TASK DESCRIPTION
Down to the final line, print the records below exactly and without pictures.

Page images and extracted text:
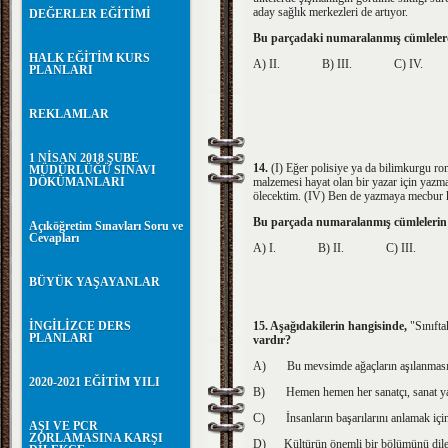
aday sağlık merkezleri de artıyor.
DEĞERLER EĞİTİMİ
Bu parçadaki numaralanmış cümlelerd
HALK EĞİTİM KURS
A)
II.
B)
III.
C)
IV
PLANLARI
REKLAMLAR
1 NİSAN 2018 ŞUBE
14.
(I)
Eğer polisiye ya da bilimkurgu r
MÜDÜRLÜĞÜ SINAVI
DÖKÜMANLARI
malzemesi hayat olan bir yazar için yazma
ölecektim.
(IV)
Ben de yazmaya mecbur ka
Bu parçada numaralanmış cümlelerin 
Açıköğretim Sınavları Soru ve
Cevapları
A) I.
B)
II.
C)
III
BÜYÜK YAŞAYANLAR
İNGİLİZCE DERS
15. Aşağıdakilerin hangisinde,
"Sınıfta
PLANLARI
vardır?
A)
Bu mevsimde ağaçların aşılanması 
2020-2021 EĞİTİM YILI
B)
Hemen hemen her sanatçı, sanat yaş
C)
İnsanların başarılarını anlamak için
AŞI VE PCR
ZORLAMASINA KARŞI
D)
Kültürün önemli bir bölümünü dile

WRITTEN ANSWER
aday sağlık merkezleri de artıyor.
DEĞERLER EĞİTİMİ
Bu parçadaki numaralanmış cümlelerd
HALK EĞİTİM KURS
A)
II.
B)
III.
C)
IV
PLANLARI
REKLAMLAR
1 NİSAN 2018 ŞUBE
14.
(I)
Eğer polisiye ya da bilimkurgu r
MÜDÜRLÜĞÜ SINAVI
DÖKÜMANLARI
malzemesi hayat olan bir yazar için yazma
ölecektim.
(IV)
Ben de yazmaya mecbur ka
Bu parçada numaralanmış cümlelerin 
Açıköğretim Sınavları Soru ve
Cevapları
A) I.
B)
II.
C)
III
BÜYÜK YAŞAYANLAR
İNGİLİZCE DERS
15. Aşağıdakilerin hangisinde,
"Sınıfta
PLANLARI
vardır?
A)
Bu mevsimde ağaçların aşılanması 
2020-2021 EĞİTİM YILI
B)
Hemen hemen her sanatçı, sanat yaş
C)
İnsanların başarılarını anlamak için
AŞI VE PCR
ZORLAMASINA KARŞI
D)
Kültürün önemli bir bölümünü dile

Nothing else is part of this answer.